On Thursday, President Obama and his family departed Washington for Martha's Vineyard and a 10-day vacation. Congress adjourned August 8 for its monthlong recess only after passing the last-minute debt deal. August is a notoriously slow month in Washington, with most media attention this year focused on the campaign trail of the Republican 2012 presidential candidates. Nevertheless, many criticized Obama’s vacation—especially since Martha's Vineyard is an enclave of wealth and prosperity—while national unemployment remains at a staggering 9.1 percent. However, as Ken Walsh points out, GOP predecessors George W. Bush and Ronald Reagan had accumulated 180 and 112 vacation days, respectively, by this point in their terms. By the end of his holiday, Obama will have taken 71 vacation days. (Democrat Bill Clinton had taken only 28 days by this point of his presidency.) Susan Milligan defends Obama’s need for a break. She argues:
For presidents—especially the recent ones, who have undergone extreme stress from events ranging from 9-11 to the financial meltdowns—a vacation is not just a deserved break, it's an absolute necessity.

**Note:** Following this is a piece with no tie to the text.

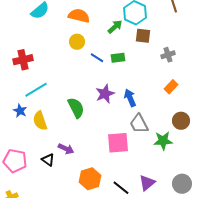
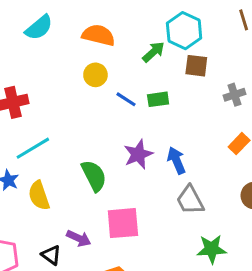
green star: (163, 141) -> (212, 249), moved
pink square: (118, 143) -> (123, 223), moved

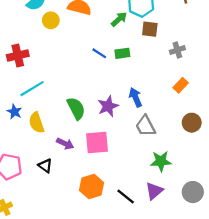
yellow circle: (95, 75) -> (51, 20), moved
purple star: (138, 154) -> (108, 106), moved
purple arrow: (79, 238) -> (65, 144), moved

Meanwhile, Mary Kate Cary asserts that Obama should have at least presented a job plan before jetting off to his ritzy vacation. Whether he deserves it or not, Obama's summer break might be bad for his re-election effort. Warns Ken Walsh: Obama should be wary of repeating the mistakes of the last one-term president, George H.W. Bush, who vacationed in Kennebunkport, Maine, in similar times of national economic woe.